_Your objective_: Please repeat the records exactly, keeping the pictures out.

Start of Block

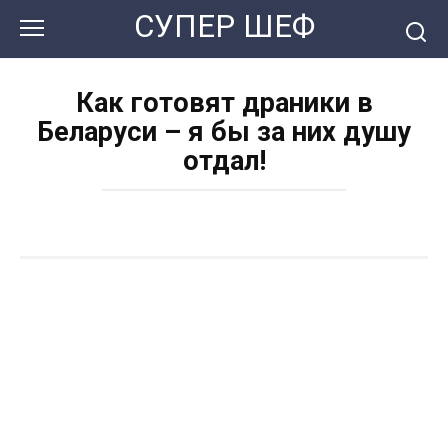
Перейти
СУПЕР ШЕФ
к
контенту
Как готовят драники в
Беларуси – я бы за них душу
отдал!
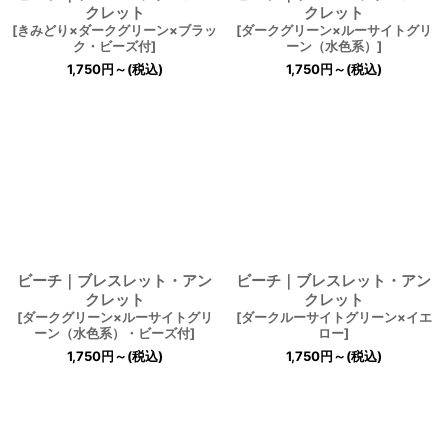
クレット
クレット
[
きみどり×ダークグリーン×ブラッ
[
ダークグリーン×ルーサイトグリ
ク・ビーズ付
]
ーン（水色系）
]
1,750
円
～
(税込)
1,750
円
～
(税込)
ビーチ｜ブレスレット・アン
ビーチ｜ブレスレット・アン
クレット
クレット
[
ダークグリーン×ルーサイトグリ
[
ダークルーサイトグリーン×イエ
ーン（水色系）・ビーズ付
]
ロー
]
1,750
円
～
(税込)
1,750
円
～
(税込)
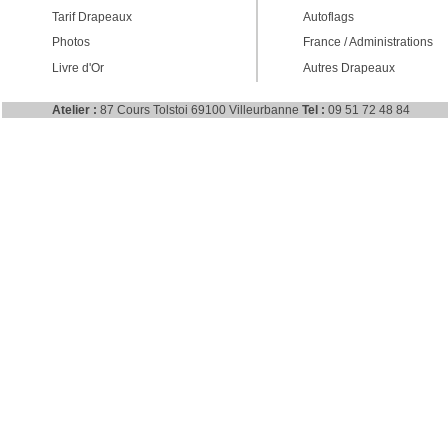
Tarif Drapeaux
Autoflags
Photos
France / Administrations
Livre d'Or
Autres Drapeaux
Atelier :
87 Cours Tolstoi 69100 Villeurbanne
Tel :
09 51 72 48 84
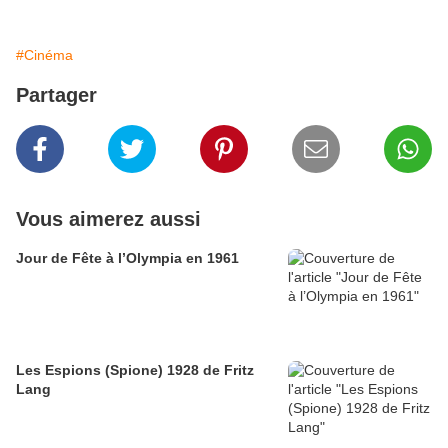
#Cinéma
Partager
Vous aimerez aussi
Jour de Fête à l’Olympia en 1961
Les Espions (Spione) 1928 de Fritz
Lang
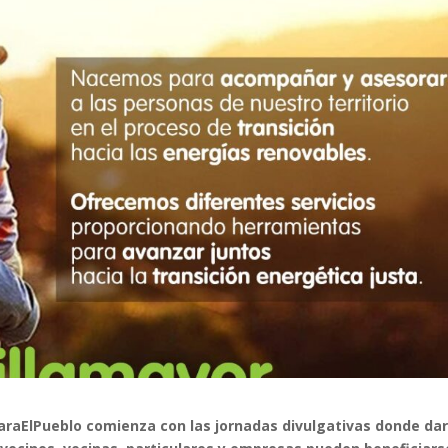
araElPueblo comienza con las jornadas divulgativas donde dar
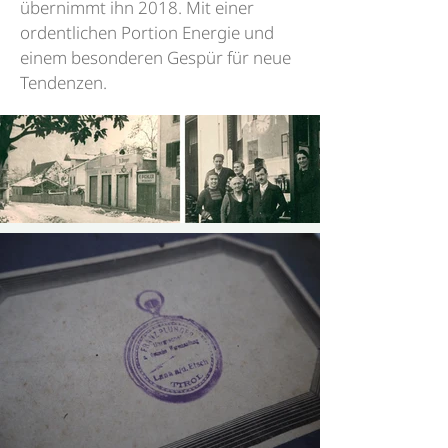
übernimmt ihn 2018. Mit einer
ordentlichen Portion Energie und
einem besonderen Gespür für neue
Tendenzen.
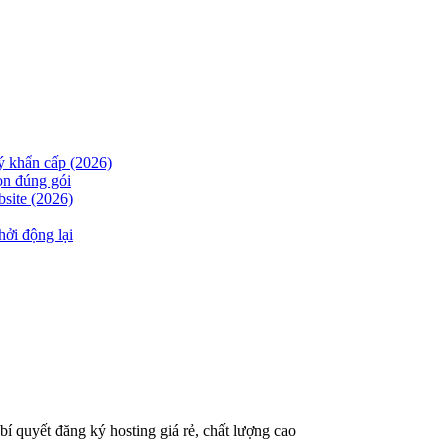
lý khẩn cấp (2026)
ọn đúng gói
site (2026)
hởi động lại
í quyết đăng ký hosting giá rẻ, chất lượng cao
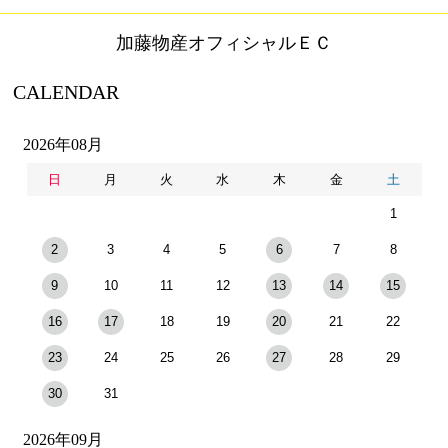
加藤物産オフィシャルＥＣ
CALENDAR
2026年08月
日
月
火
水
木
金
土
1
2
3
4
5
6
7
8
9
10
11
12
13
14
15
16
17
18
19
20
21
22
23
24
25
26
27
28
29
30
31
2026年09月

End of Block

_Answer space_:
Перейти
СУПЕР ШЕФ
к
контенту
Как готовят драники в
Беларуси – я бы за них душу
отдал!
クレット
クレット
[
きみどり×ダークグリーン×ブラッ
[
ダークグリーン×ルーサイトグリ
ク・ビーズ付
]
ーン（水色系）
]
1,750
円
～
(税込)
1,750
円
～
(税込)
ビーチ｜ブレスレット・アン
ビーチ｜ブレスレット・アン
クレット
クレット
[
ダークグリーン×ルーサイトグリ
[
ダークルーサイトグリーン×イエ
ーン（水色系）・ビーズ付
]
ロー
]
1,750
円
～
(税込)
1,750
円
～
(税込)
Tarif Drapeaux
Autoflags
Photos
France / Administrations
Livre d'Or
Autres Drapeaux
Atelier :
87 Cours Tolstoi 69100 Villeurbanne
Tel :
09 51 72 48 84
#Cinéma
Partager
Vous aimerez aussi
Jour de Fête à l’Olympia en 1961
Les Espions (Spione) 1928 de Fritz
Lang
araElPueblo comienza con las jornadas divulgativas donde dar
übernimmt ihn 2018. Mit einer
ordentlichen Portion Energie und
einem besonderen Gespür für neue
Tendenzen.
lý khẩn cấp (2026)
ọn đúng gói
site (2026)
hởi động lại
í quyết đăng ký hosting giá rẻ, chất lượng cao
加藤物産オフィシャルＥＣ
CALENDAR
2026年08月
日
月
火
水
木
金
土
1
2
3
4
5
6
7
8
9
10
11
12
13
14
15
16
17
18
19
20
21
22
23
24
25
26
27
28
29
30
31
2026年09月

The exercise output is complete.